Aneurysm occlusion
The efficacy of intracranial aneurysm treatment (long-term success or effectiveness of the treatment) is measured by evidence of the aneurysm obliteration (failure to be demonstrated by conventional or noninvasive angiography), without evidence of aneurysm recanalization (any blood flow into the aneurysm) or aneurysm recurrence (reappearance).
Despite advances in embolization devices, coiling of small intracranial aneurysms is still scrutinized. High occlusion rates are achievable, especially in unruptured aneurysms, with coil type and packing density suggesting an association with complete occlusion. Technical complications may be influenced by aneurysm geometry 1).
Compared with pipeline embolization device (PED) alone, PED coiling could improve aneurysm occlusion. However, it could also increase the total complication risk, prolong procedure time, and increase the total cost. Compared with loose packing, dense packing did not enhance the treatment effectiveness but increased the treatment cost.

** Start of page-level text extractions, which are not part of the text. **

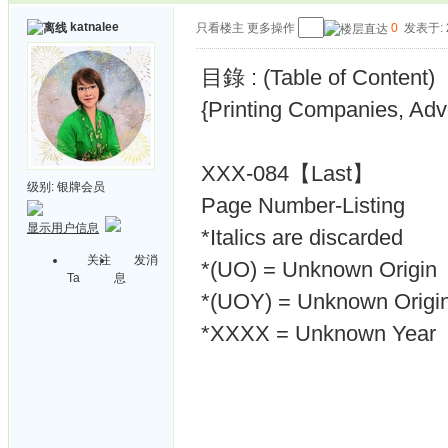
katnalee
只看楼主
更多操作
0
发表于: 2
目錄 : (Table of Content)
{Printing Companies, Adve
XXX-084【Last】
级别:
银牌会员
Page Number-Listing
显示用户信息
*Italics are discarded
关注
发消
*(UO) = Unknown Origin
Ta
息
*(UOY) = Unknown Origin
*XXXX = Unknown Year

Clinical relevance statement: The additional treatment effect from coiling embolization declines sharply after a certain point. Specifically, the aneurysm occlusion rate is roughly stable when the coil number is greater than 3 or the total coil length is longer than 150 cm 2).
Aneurysm recanalization
Aneurysm recurrence
Residual aneurysm
De novo aneurysm
de novo aneurysm formation
Evidence of predictors for intracranial aneurysm occlusion after treatment with flow diverters is sparse. Current literature suggests that the absence of branch involvement, younger age, and aneurysm diameter have the highest impact on aneurysm occlusion after treatment with flow diverters. Large studies investigating high-quality data with well-defined inclusion criteria are needed for greater insight into flow diverter effectiveness 3).